Try it
Copy out all lines in the data below containing the string "target".

[Collected data]
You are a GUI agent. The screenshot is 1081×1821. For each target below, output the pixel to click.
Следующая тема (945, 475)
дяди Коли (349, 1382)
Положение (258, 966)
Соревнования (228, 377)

--

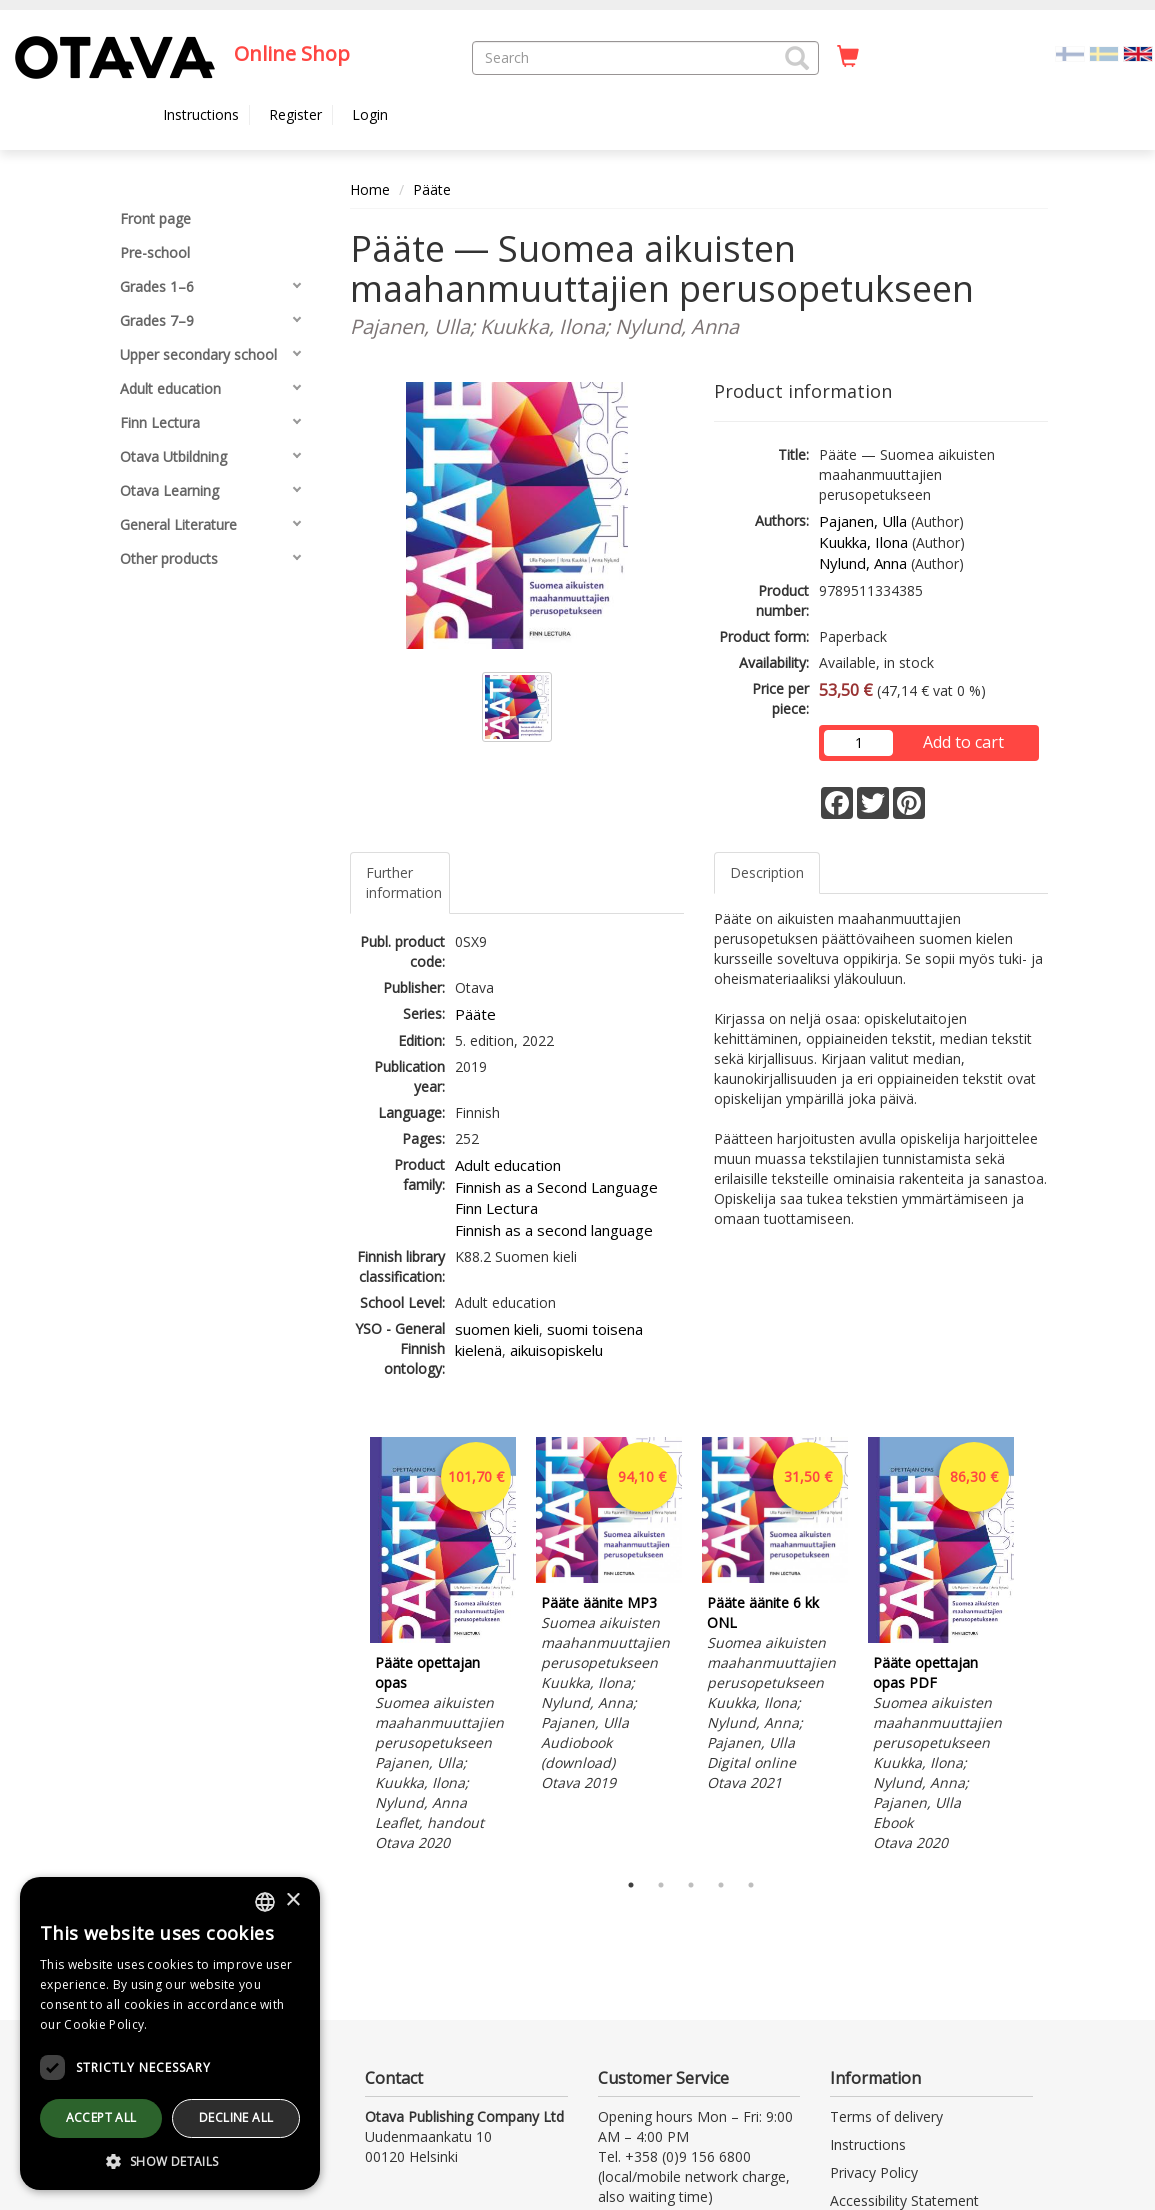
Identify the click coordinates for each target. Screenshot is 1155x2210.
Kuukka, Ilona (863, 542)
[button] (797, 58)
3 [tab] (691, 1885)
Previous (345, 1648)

Response
You are a GUI agent. The screenshot is 1081×1821. For each target below, output the pixel to click.
Identify the click coordinates for each target. Screenshot is 1155x2210.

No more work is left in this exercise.